その男・バーナードは連続殺人の犯人でその後逮捕され、裁判を待っている状態。
そしてケイは精神的に後遺症を抱えながらも復帰している。
そんな状況の中で、あらたに殺人が起こる。
殺されたのはバーナードの事件の証言者となる予定だった女性。
それはバーナードの手口と一緒であるが、当のバーナードは刑務所の中。
これは模倣犯なのか、それとも連続殺人はバーナードが起こしたことではなかったのか。
ケイは、かつての恋人フィンとともに捜査にあたる。

面白かったです。
この人もハーレクインの作家だったそうで、ロマンスはお手の物、良い感じです。
でも決して“ハーレクイン”してないし、ミステリーとしての内容を邪魔してないので、読んでいても違和感がありません。

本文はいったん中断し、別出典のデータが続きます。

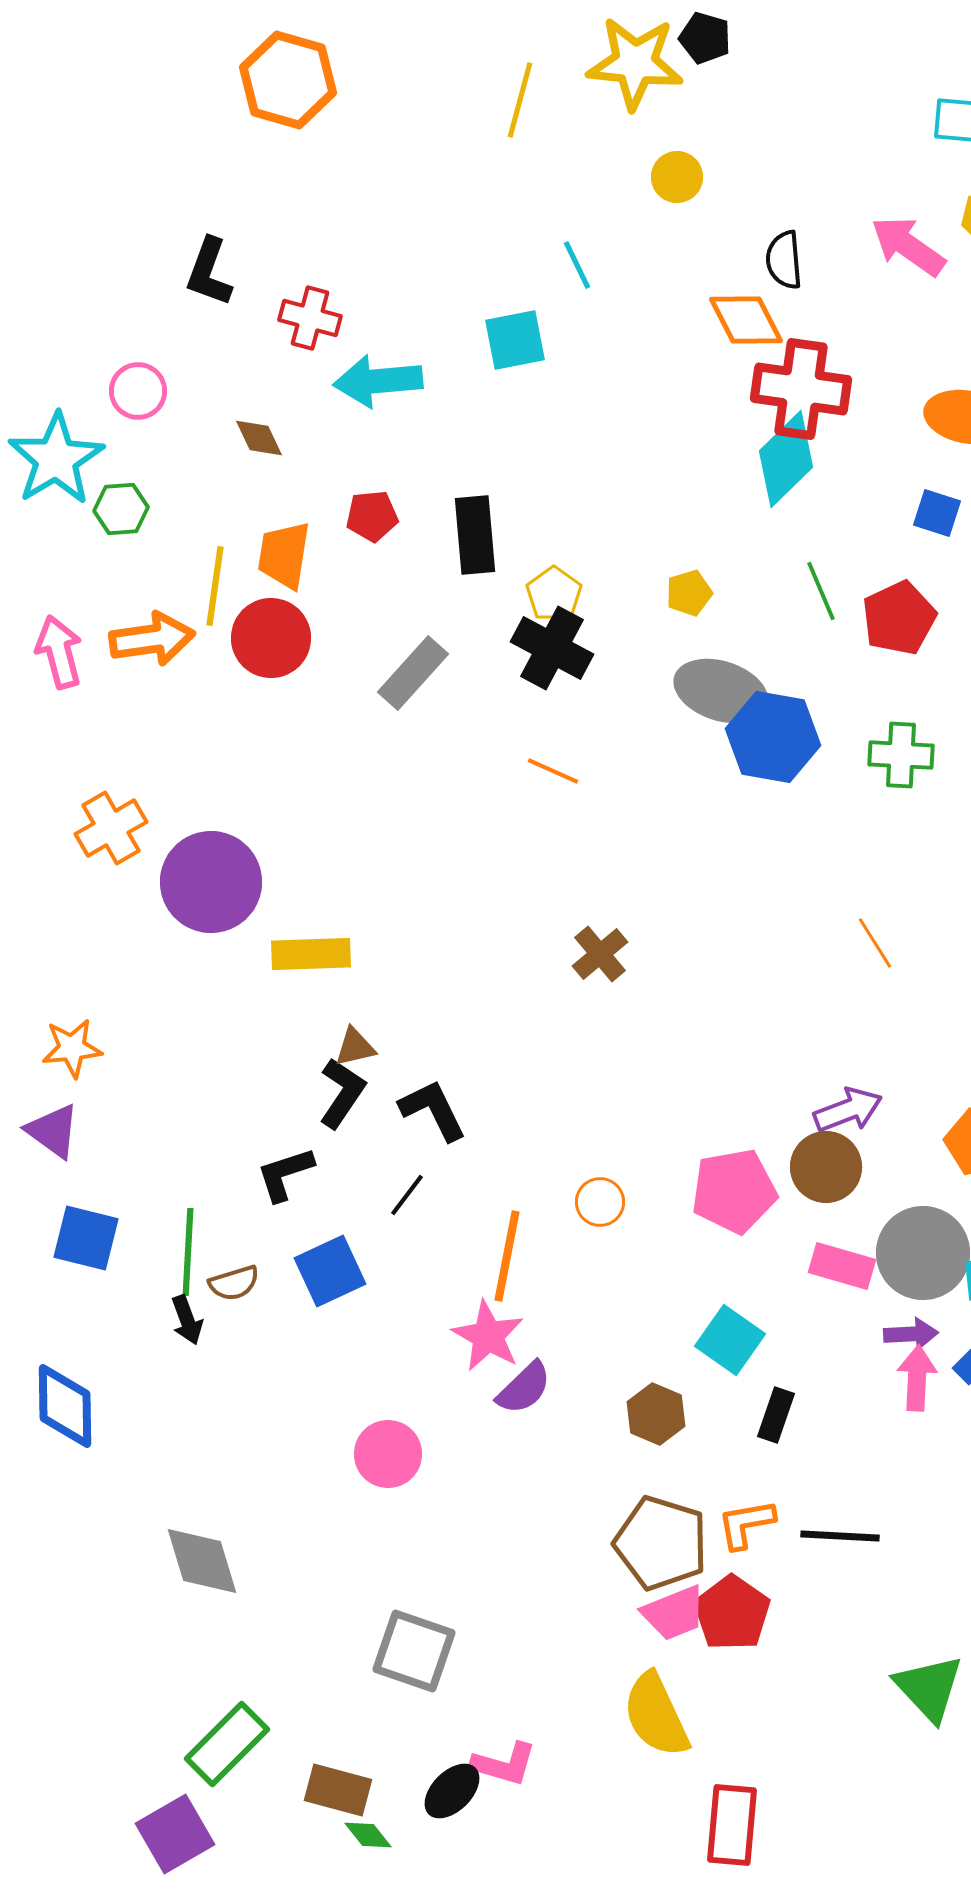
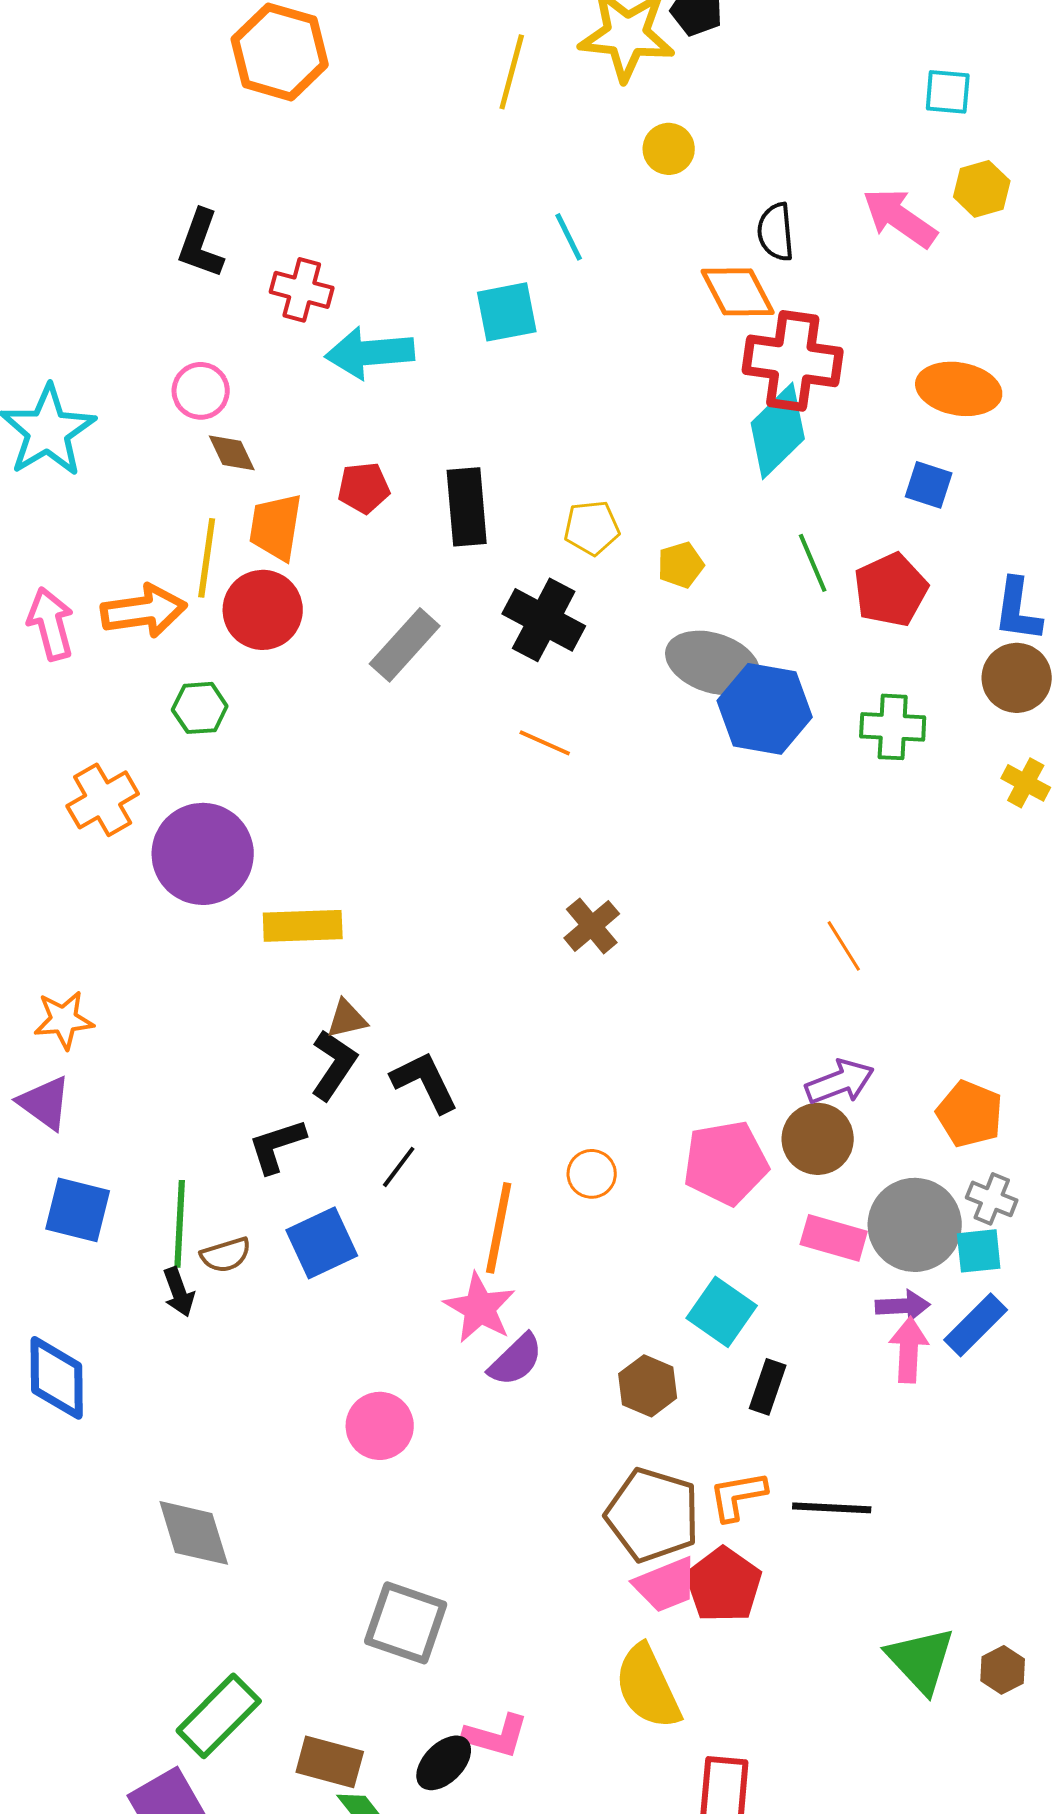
pink circle: (138, 391) -> (201, 391), moved
brown diamond: (259, 438) -> (232, 453), moved
green hexagon: (121, 509) -> (200, 708), moved
yellow pentagon: (554, 594) -> (592, 528), moved, turned 30
orange line: (875, 943) -> (844, 946), moved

ケイは決してスーパーウーマンじゃなくて、そこも好きです。
自分の情けなさで相棒を奪われてしまったわけですが、そのことに傷ついていながらも、必死で堕ちずに這い上がろうとします。
フィンとの関係も良いです。

バーナードが犯人でないとは認めたくない、けれどもしも犯人でないならばきちんと真犯人を見つけなければならない、その気持ちで事件に望む姿に惹かれます。

登場人物がそれほど多くなく、また各々の関係をきちんとおさえてあるので、翻訳物によくある(少なくとも私は)、“えっと、この人は誰だっけ”状態に陥らずにスーッと読んでいけるのも良かったです。

またバーナードの姿をきちんと描いてあるのも、私は好きです。
最後まで読むと彼に哀しさを覚えました。

シリーズの次の作品を是非読んでみたいです。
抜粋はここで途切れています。